Search-building: custom or Google

Until earlier this week, I had a lousy site search in place. It was one of Google’s Custom Search Engines, barely configured and only on its own page, due to it’s hefty (and blocking!) JavaScript. I’d long since disabled WordPress’s search since my stories aren’t being run in WordPress, and I didn’t feel like trying to chew on the internal search mechanisms to include the stories.

Last week, I started playing around with a project to create my own (Python) site search, including a crawler and Whoosh-based search. I’d seen the implementation of a Lucene search in Zend go fairly easy-peasy, and liked the idea of a self-hosted search.

Problem is–well, one of the problems is–the crawl time for a site with 1200 posts (most of which are low-priority) is a deal-breaker on a shared hosting provider. It takes far longer than 5 minutes just to collect the links, even with multiple threads. Add the parse time to get indexable content for 1200 pages, and I was stuck contemplating how to crawl and index the site in parts.

This sounds like a great, fun, project. …Except that it’s already been done and I have other things I’d rather be doing. Google did it; their index for my site updates surprisingly quickly and doesn’t make me afraid that Dreamhost will smite me. (I’ve been with Dreamhost for several years now, and while I’ve learned how to properly deploy a site since moving here from… Brinkster, was it?, I don’t relish the idea of learning a new environment for all the stuff I run here.)

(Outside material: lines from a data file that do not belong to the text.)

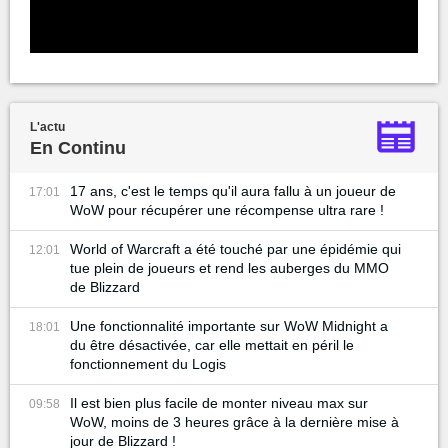
L'actu
En Continu
17 ans, c'est le temps qu'il aura fallu à un joueur de
17:01
WoW pour récupérer une récompense ultra rare !
World of Warcraft a été touché par une épidémie qui
12:01
tue plein de joueurs et rend les auberges du MMO
de Blizzard
Une fonctionnalité importante sur WoW Midnight a
18:01
du être désactivée, car elle mettait en péril le
fonctionnement du Logis
Il est bien plus facile de monter niveau max sur
09:58
WoW, moins de 3 heures grâce à la dernière mise à
jour de Blizzard !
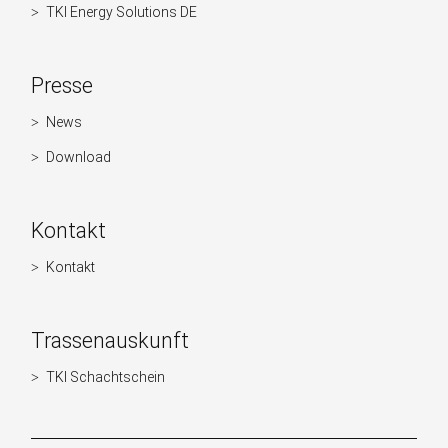
TKI Energy Solutions DE
Presse
News
Navigation
überspringen
Download
Kontakt
Kontakt
Navigation
überspringen
Trassenauskunft
TKI Schachtschein
Navigation
überspringen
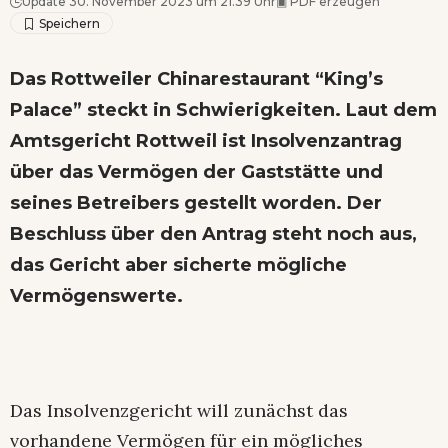
Update 30. November 2023 um 21.39 Uhr
▣
PDF erzeugen
Das Rottweiler Chinarestaurant “King’s
Palace” steckt in Schwierigkeiten. Laut dem
Amtsgericht Rottweil ist Insolvenzantrag
über das Vermögen der Gaststätte und
seines Betreibers gestellt worden. Der
Beschluss über den Antrag steht noch aus,
das Gericht aber sicherte mögliche
Vermögenswerte.
Das Insolvenzgericht will zunächst das
vorhandene Vermögen für ein mögliches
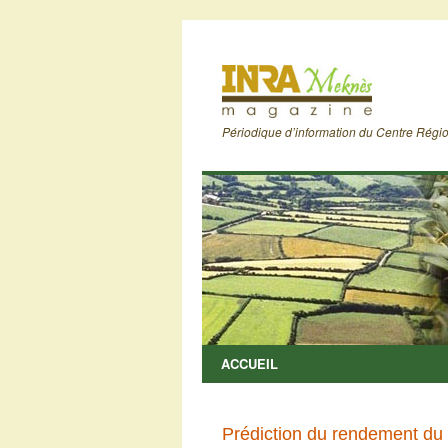
Périodique d’information du Centre Rég
ACCUEIL
Prédiction du rendement du bl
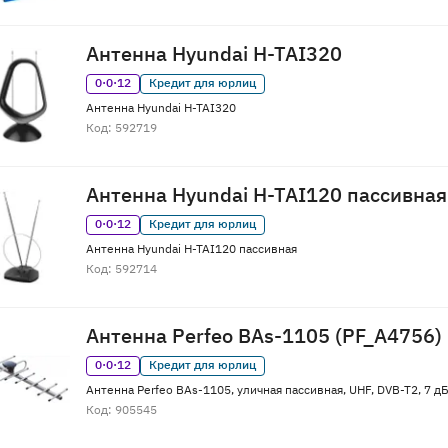
Антенна Hyundai H-TAI320
0·0·12
Кредит для юрлиц
Антенна Hyundai H-TAI320
Код: 592719
Антенна Hyundai H-TAI120 пассивная
0·0·12
Кредит для юрлиц
Антенна Hyundai H-TAI120 пассивная
Код: 592714
Антенна Perfeo BAs-1105 (PF_A4756)
0·0·12
Кредит для юрлиц
Антенна Perfeo BAs-1105, уличная пассивная, UHF, DVB-T2, 7 дБ
Код: 905545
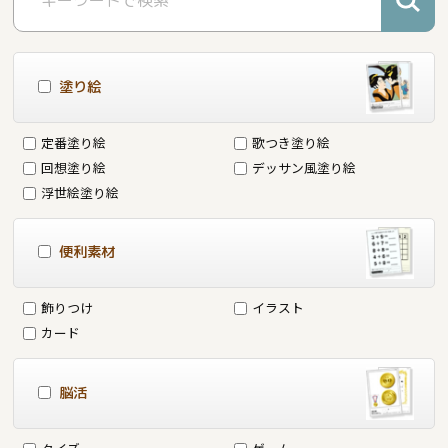
塗り絵
定番塗り絵
歌つき塗り絵
回想塗り絵
デッサン風塗り絵
浮世絵塗り絵
便利素材
飾りつけ
イラスト
カード
脳活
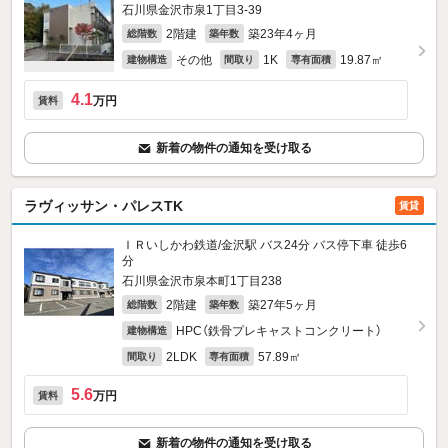
石川県金沢市泉1丁目3-39
2階建
築23年4ヶ月
総階数
築年数
その他
1K
19.87㎡
建物構造
間取り
専有面積
4.1
万円
賃料
新着の物件の通知を受け取る
ラヴィッサン・パレスTK
賃貸
ＩＲいしかわ鉄道/金沢駅 バス24分 バス停下車 徒歩6
分
石川県金沢市泉本町1丁目238
2階建
築27年5ヶ月
総階数
築年数
HPC（鉄骨プレキャストコンクリート）
建物構造
2LDK
57.89㎡
間取り
専有面積
5.6
万円
賃料
新着の物件の通知を受け取る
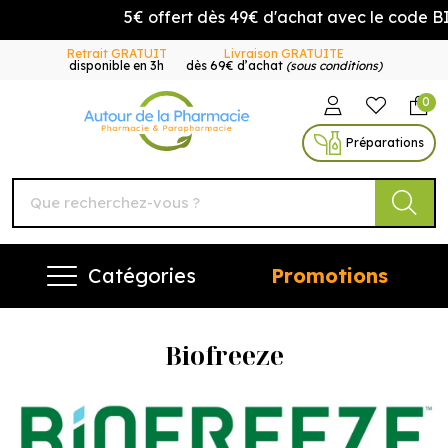
5€ offert dès 49€ d'achat avec le code B
Retrait GRATUIT
Livraison GRATUITE
disponible en 3h
dès 69€ d’achat
(sous conditions)
0
Autour de la Pharmacie Vo
Préparations
Catégories
Promotions
Biofreeze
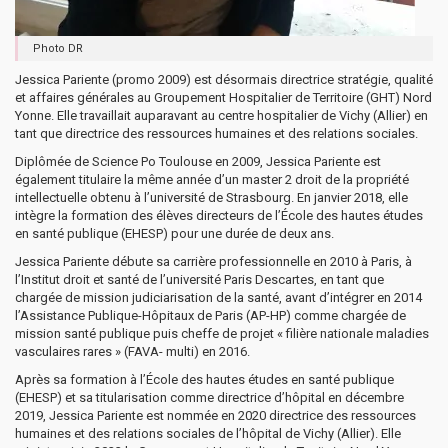
Photo DR
Jessica Pariente (promo 2009) est désormais directrice stratégie, qualité
et affaires générales au Groupement Hospitalier de Territoire (GHT) Nord
Yonne. Elle travaillait auparavant au centre hospitalier de Vichy (Allier) en
tant que directrice des ressources humaines et des relations sociales.
Diplômée de Science Po Toulouse en 2009, Jessica Pariente est
également titulaire la même année d’un master 2 droit de la propriété
intellectuelle obtenu à l’université de Strasbourg. En janvier 2018, elle
intègre la formation des élèves directeurs de l’École des hautes études
en santé publique (EHESP) pour une durée de deux ans.
Jessica Pariente débute sa carrière professionnelle en 2010 à Paris, à
l’Institut droit et santé de l’université Paris Descartes, en tant que
chargée de mission judiciarisation de la santé, avant d’intégrer en 2014
l’Assistance Publique-Hôpitaux de Paris (AP-HP) comme chargée de
mission santé publique puis cheffe de projet « filière nationale maladies
vasculaires rares » (FAVA- multi) en 2016.
Après sa formation à l’École des hautes études en santé publique
(EHESP) et sa titularisation comme directrice d’hôpital en décembre
2019, Jessica Pariente est nommée en 2020 directrice des ressources
humaines et des relations sociales de l’hôpital de Vichy (Allier). Elle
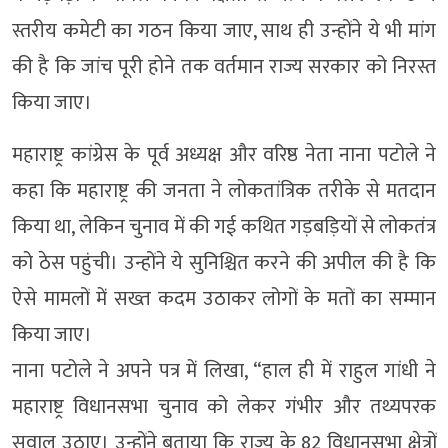
स्तरीय कमेटी का गठन किया जाए, साथ ही उन्होंने ये भी मांग
की है कि जांच पूरी होने तक वर्तमान राज्य सरकार को निरस्त
किया जाए।
महाराष्ट्र कांग्रेस के पूर्व अध्यक्ष और वरिष्ठ नेता नाना पटोले ने
कहा कि महाराष्ट्र की जनता ने लोकतांत्रिक तरीके से मतदान
किया था, लेकिन चुनाव में की गई कथित गड़बड़ियों से लोकतंत्र
को ठेस पहुंची। उन्होंने ये सुनिश्चित करने की अपील की है कि
ऐसे मामलों में सख्त कदम उठाकर लोगों के मतों का सम्मान
किया जाए।
नाना पटोले ने अपने पत्र में लिखा, “हाल ही में राहुल गांधी ने
महाराष्ट्र विधानसभा चुनाव को लेकर गंभीर और तथ्यपरक
सवाल उठाए। उन्होंने बताया कि राज्य के 82 विधानसभा क्षेत्रों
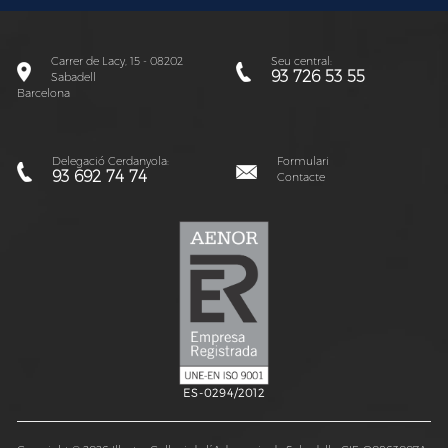
Carrer de Lacy, 15 - 08202
Seu central:
93 726 53 55
Sabadell
Barcelona
Delegació Cerdanyola:
Formulari
93 692 74 74
Contacte
ES-0294/2012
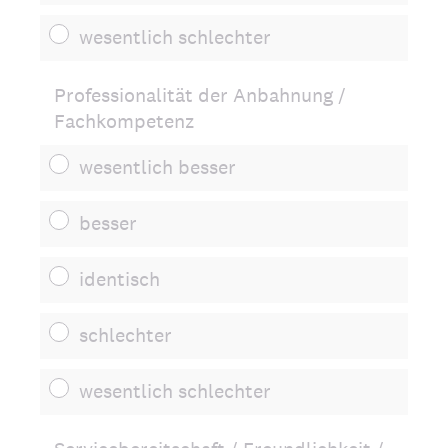
wesentlich schlechter
Professionalität der Anbahnung /
Fachkompetenz
wesentlich besser
besser
identisch
schlechter
wesentlich schlechter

So instead of the 4-5 hours I’d spent screwing with the Ikea-esque assembly of a site crawler and search, I spent two this week really making Google’s Custom Search Engine (CSE) work for me. Yes, there are ads. Yes, it’s not a solution that I own. (Then again, neither is my email, in that sense.)

What’d you want, Willis?

  • A full search page that can give smartly-relevant search results and search quickly.
  • A search box on every page that doesn’t jeopardize page load times with blocking JavaScript.
  • The sidebar search box to take the user to the search page, rather than doing some AJAX-y search stuff as Google wants to do (in a 200-damn-pixel sidebar, no less).
  • Up-to-date search results, so that new entries will appear in the index by the time a new post is made.
  • Search results that included the django-driven stories on the site.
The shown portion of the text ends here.